Continued use of chewing tobacco puts patients at risk for precancerous oral lesions (oral leukoplakia) that can lead to oral cancer, increased cavities, gum disease, delayed wound healing, cardiovascular disease and nicotine addiction.
Chewing tobacco, teens and baseball
Research also has revealed an increase between middle school students and high school students using tobacco products. Four percent of grammar school boys use chewing tobacco, and this percentage leaps to 20 percent for high school boys; half of which already have pre-cancerous white patches in their mouths.
"Many boys begin to use spit tobacco when they become involved in sports, particularly baseball, thinking it will improve their performance," says Dr.

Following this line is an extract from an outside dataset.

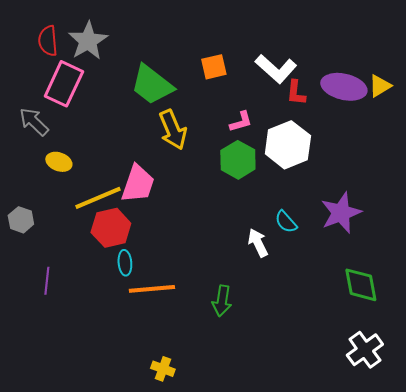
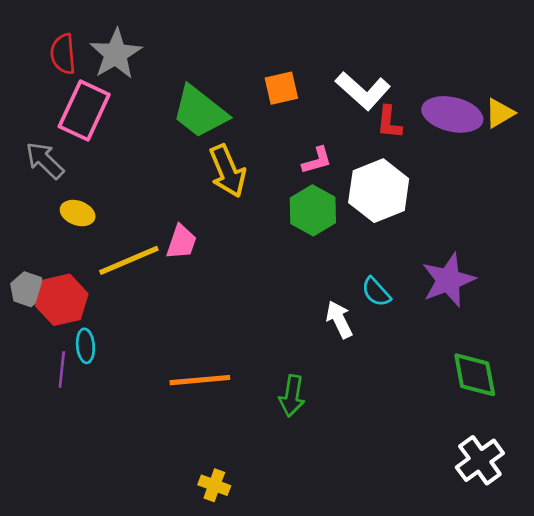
pink trapezoid: (138, 184) -> (181, 242), size x0.7
red hexagon: (111, 228) -> (62, 300), moved
cyan ellipse: (125, 263) -> (85, 346), moved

Valentine. Yet scientific evidence shows this is false.
Chewing tobacco statistics:
Tobacco users who dip or chew 8 to 10 times a day may be receiving the nicotine equivalent of 30 to 40 cigarettes a day.
The risk of developing oral cancer for long-term spit tobacco users is approximately six times greater than for non-users.
Children who use spit tobacco products are 4 to 6 times more likely to develop oral cancer than non-users.
Chewing tobacco users have more root cavities. The tobacco eats away at gums, exposing tooth roots which are sensitive to temperature and bacteria, and creates a prime environment for cavity-causing bacteria to flourish.
Double dippers are those who mix snuff and chewing tobacco. They are more likely to develop precancerous lesions than those who use only one type of spit tobacco.